Continental currency (U.S.A.):
- Paper money first issued in 1775 by the Continental Congress, originally backed by Spanish milled dollars.

Counterfeit:
- Currency specifically created to look like genuine currency with the intent to defraud.

Currency:
- Legal tender referring usually to paper money, but can be applied to coins and notes.

Decimalization:
- A process of changing the ratio between the main and the subunit of a currency to an integral power of 10. This is not to be confused with Redenomination.

Denomination:
- Face value or amount a coin or note is worth.

District Number (U.S.A.):
- The Federal Reserve District Number appears four times on the face of a bill for identification purposes.

Engraving:
- Labor intensive process where the design of a bill is engraved onto a steel printing plate.

Error note:
- Piece of currency that has a manufacturing mistake or misprint.

Face:
- Preferred term for the front side of paper currency.

Federal Reserve District Seal (U.S.A.):
- Found to the left of the portrait on United States currency, it identifies the Federal Reserve Bank that issued the note.

Federal Reserve Bank Note (U.S.A.):
- Series of U.S. paper money once authorized by the Federal Reserve, now obsolete. The bank that issued the note was obliged not the Federal Reserve System.

Federal Reserve Note (U.S.A.):
- The only form of money now being printed by the United States.

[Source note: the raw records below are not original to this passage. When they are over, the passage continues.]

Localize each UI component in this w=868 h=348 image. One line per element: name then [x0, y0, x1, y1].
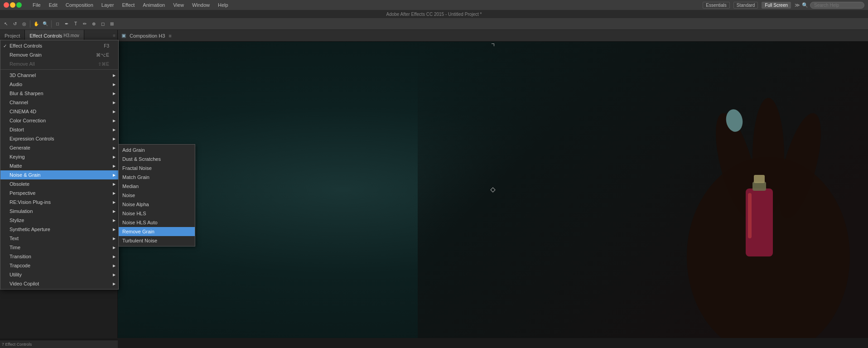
submenu-noise-hls[interactable]: Noise HLS [119, 209, 195, 218]
tool-pan[interactable]: ✋ [32, 20, 40, 28]
submenu-noise-alpha[interactable]: Noise Alpha [119, 200, 195, 209]
tools-toolbar: ↖ ↺ ◎ ✋ 🔍 □ ✒ T ✏ ⊕ ◻ ⊞ [0, 18, 868, 30]
menu-item-remove-grain[interactable]: Remove Grain ⌘⌥E [0, 50, 118, 59]
menu-item-revision-plugins[interactable]: RE:Vision Plug-ins [0, 198, 118, 207]
tool-eraser[interactable]: ◻ [99, 20, 107, 28]
menu-item-effect-controls[interactable]: Effect Controls F3 [0, 41, 118, 50]
shortcut-remove-all: ⇧⌘E [98, 62, 109, 67]
comp-canvas[interactable] [118, 42, 868, 338]
menu-label: Remove All [10, 61, 35, 67]
menu-effect[interactable]: Effect [118, 1, 138, 9]
menu-item-generate[interactable]: Generate [0, 143, 118, 152]
search-icon: 🔍 [802, 2, 808, 8]
hand-silhouette [655, 75, 868, 338]
menu-item-simulation[interactable]: Simulation [0, 207, 118, 216]
menu-item-expression-controls[interactable]: Expression Controls [0, 134, 118, 143]
menu-item-keying[interactable]: Keying [0, 152, 118, 161]
separator1 [0, 69, 118, 70]
menu-item-cinema4d[interactable]: CINEMA 4D [0, 107, 118, 116]
submenu-remove-grain[interactable]: Remove Grain [119, 227, 195, 236]
menu-item-obsolete[interactable]: Obsolete [0, 179, 118, 188]
tool-puppet[interactable]: ⊞ [108, 20, 116, 28]
submenu-dust-scratches[interactable]: Dust & Scratches [119, 155, 195, 164]
tool-selection[interactable]: ↖ [2, 20, 10, 28]
svg-rect-6 [754, 175, 765, 183]
submenu-median[interactable]: Median [119, 182, 195, 191]
menu-item-blur-sharpen[interactable]: Blur & Sharpen [0, 89, 118, 98]
menu-item-3d-channel[interactable]: 3D Channel [0, 71, 118, 80]
menu-item-trapcode[interactable]: Trapcode [0, 261, 118, 270]
workspace-standard[interactable]: Standard [733, 2, 758, 9]
tool-rect[interactable]: □ [53, 20, 62, 28]
menu-help[interactable]: Help [214, 1, 232, 9]
bottom-tab-bar: 7 Effect Controls [0, 340, 118, 348]
minimize-button[interactable] [10, 2, 15, 8]
submenu-turbulent-noise[interactable]: Turbulent Noise [119, 236, 195, 245]
separator [30, 20, 30, 28]
menu-file[interactable]: File [29, 1, 44, 9]
submenu-noise-hls-auto[interactable]: Noise HLS Auto [119, 218, 195, 227]
menu-item-synthetic-aperture[interactable]: Synthetic Aperture [0, 225, 118, 234]
search-input[interactable] [810, 2, 864, 9]
submenu-fractal-noise[interactable]: Fractal Noise [119, 164, 195, 173]
menu-item-text[interactable]: Text [0, 234, 118, 243]
menu-layer[interactable]: Layer [98, 1, 118, 9]
separator2 [51, 20, 52, 28]
menu-item-stylize[interactable]: Stylize [0, 216, 118, 225]
expand-icon[interactable]: ≫ [795, 2, 800, 8]
scene-hands [418, 42, 868, 338]
right-header-area: Essentials Standard Full Screen ≫ 🔍 [703, 2, 864, 9]
menu-animation[interactable]: Animation [139, 1, 169, 9]
submenu-noise[interactable]: Noise [119, 191, 195, 200]
menu-item-remove-all: Remove All ⇧⌘E [0, 59, 118, 68]
shortcut-remove-grain: ⌘⌥E [96, 53, 109, 58]
menu-overlay: Effect Controls F3 Remove Grain ⌘⌥E Remo… [0, 40, 119, 290]
panel-close[interactable]: ≡ [111, 33, 117, 38]
tool-text[interactable]: T [72, 20, 80, 28]
svg-rect-7 [748, 193, 752, 238]
tool-camera[interactable]: ◎ [20, 20, 28, 28]
app-title: Adobe After Effects CC 2015 - Untitled P… [386, 12, 482, 17]
tool-pen[interactable]: ✒ [63, 20, 71, 28]
shortcut-f3: F3 [104, 44, 109, 48]
menu-composition[interactable]: Composition [62, 1, 97, 9]
tool-clone[interactable]: ⊕ [90, 20, 98, 28]
menu-item-color-correction[interactable]: Color Correction [0, 116, 118, 125]
submenu-add-grain[interactable]: Add Grain [119, 145, 195, 155]
menu-item-perspective[interactable]: Perspective [0, 188, 118, 198]
menu-edit[interactable]: Edit [45, 1, 61, 9]
comp-header: ▣ Composition H3 ≡ [118, 30, 868, 42]
comp-menu-icon[interactable]: ≡ [169, 33, 171, 39]
tool-brush[interactable]: ✏ [81, 20, 89, 28]
tool-zoom[interactable]: 🔍 [41, 20, 49, 28]
menu-item-video-copilot[interactable]: Video Copilot [0, 279, 118, 288]
top-border-marker [492, 44, 494, 46]
menu-view[interactable]: View [169, 1, 188, 9]
menu-item-noise-grain[interactable]: Noise & Grain [0, 170, 118, 179]
menu-item-distort[interactable]: Distort [0, 125, 118, 134]
bottom-tab-label: 7 Effect Controls [2, 342, 32, 347]
main-effect-menu: Effect Controls F3 Remove Grain ⌘⌥E Remo… [0, 40, 119, 290]
maximize-button[interactable] [16, 2, 22, 8]
menu-item-utility[interactable]: Utility [0, 270, 118, 279]
menu-item-transition[interactable]: Transition [0, 252, 118, 261]
comp-area: ▣ Composition H3 ≡ [118, 30, 868, 338]
menu-item-time[interactable]: Time [0, 243, 118, 252]
submenu-match-grain[interactable]: Match Grain [119, 173, 195, 182]
menu-item-matte[interactable]: Matte [0, 161, 118, 170]
tool-rotation[interactable]: ↺ [11, 20, 19, 28]
close-button[interactable] [4, 2, 9, 8]
menu-item-channel[interactable]: Channel [0, 98, 118, 107]
noise-grain-submenu: Add Grain Dust & Scratches Fractal Noise… [118, 144, 195, 246]
title-bar: Adobe After Effects CC 2015 - Untitled P… [0, 10, 868, 18]
comp-header-label: Composition H3 [130, 33, 165, 39]
comp-icon: ▣ [121, 33, 126, 39]
menu-window[interactable]: Window [188, 1, 213, 9]
menu-item-audio[interactable]: Audio [0, 80, 118, 89]
menu-label: Effect Controls [10, 43, 42, 48]
menu-label: Remove Grain [10, 52, 42, 58]
workspace-essentials[interactable]: Essentials [703, 2, 730, 9]
global-header: File Edit Composition Layer Effect Anima… [0, 0, 868, 10]
workspace-fullscreen[interactable]: Full Screen [762, 2, 791, 9]
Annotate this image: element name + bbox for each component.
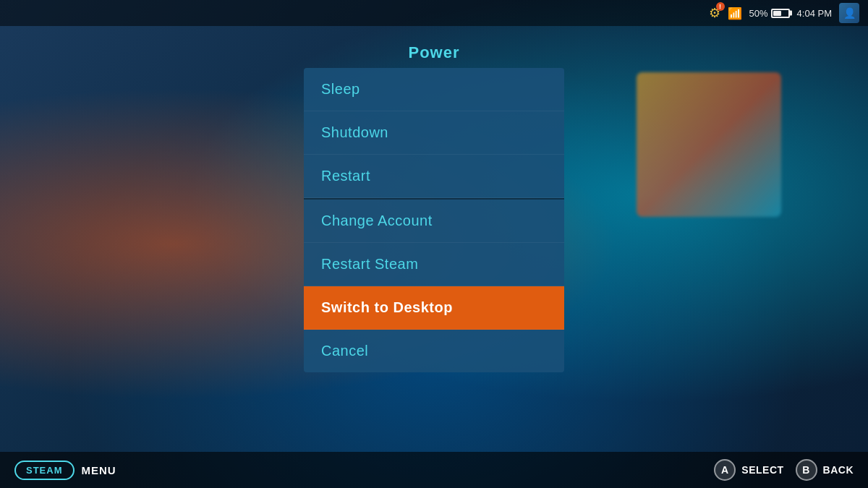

Gold certificate (U.S.A.):
- Form of U.S. paper money redeemable for gold coin at one time.

Grade:
- Condition or state of preservation of a piece of paper money.

Greenback (U.S.A.):
- Issued in 1861 as a Demand Note. Green Ink used as an anti-counterfeiting measure. Today, almost all US currency is termed "Greenback".

Horse blanket (U.S.A.):
- Popular term for large size U.S. notes. See History of the United States dollar.

Imprint:
- Name of printer on the note.

Large size (U.S.A.):
- Refers to U.S. paper money that measures 7 3/8 x 3 1/8 inches, issued from 1861 to 1928. See History of the United States dollar.

Microprinting:
- Anti-counterfeiting measure where printing within certain areas can be as small as six thousandths of an inch.

Obverse:
- Front side of paper money, preferred term being face.

Prefix:
- Letter/s over number with numbers following in serial number.

Press:
- High speed machinery on which paper money is printed.

Printing plate:
- Sheet of steel onto which the note design has been engraved.

Radar note:
- A banknote in which the serial number reads the same backwards as forwards.

Redenomination:
- The replacement of old currency for newer currency, this usually involves the taking off of some zeroes as years of inflation have reduced the value of the currency. As one example, in 1993 one thousand Mexican pesos were replaced by one Nuevo peso.

Remainder banknote:
- A banknote that has been prepared for issue, but not issued for one reason or another, such as the failure of the banknote issuer, or the merging of one banknote issuer into another.

Replacement banknote:
- A note printed with a special symbol before the serial number, or with a special serial number prefix, used to replace notes damaged during the manufacturing process. US replacement notes are called Star Notes because a five pointed star is positioned at the beginning or end of the serial number. Older Canadian replacement notes are known as asterisk notes because an asterisk preceded the serial number. Modern Canadian replacement notes use a special serial number prefix. Italy reserved the letter X as the first letter of the serial number in replacement notes before adopting the euro. Other countries may use different methods.

Reverse:
- Back side of paper money, preferred term being back.

Reserve Bank:
- Central bank of some countries.

Security thread:
- Anti-counterfeiting measure of a polymer strip embedded into the currency paper. Usually visible when held to bright light and glows red when held to ultraviolet.

Series:
- Set of years banknote was printed with a specific design and denomination. See also series (United States currency).

Serial number:
- Identifying number on a note, used to track production and anti-counterfeiting. Serial numbers on US notes are on the face, but other countries' notes can have them on the back or on both sides.

Series date:
- Notes are dated when they were authorized or first issued. Notes carry that same date throughout their lifespan.

Silver certificate:
- Certificate of ownership that silver owners hold instead of storing the actual silver.

Small size (U.S.A.):
- Refers to modern U.S. paper currency that measures 6 1/8 x 2 5/8 inches, first issued in 1929.

Star note:
- See replacement note above.

Suffix:
- Letters that appear after serial numbers (123456ADE).

Syngraphics:
- Word coined in 1974 to denote the study and collecting of paper money. Based on the Latin word syngrapha, meaning a written promise to pay.

Treasury Note (U.S.A.):
- Also known as a coin note, they were first issued in 1890 and redeemable for gold and silver coins.

Uniface:
- Banknote with printing on one side only.

Vignette:
- Picture on a note that fades into the background rather than being framed by a border.

Watermark:
- Embedded anti-counterfeiting design created by varying the density and thickness of the paper. Can be seen when held up to light.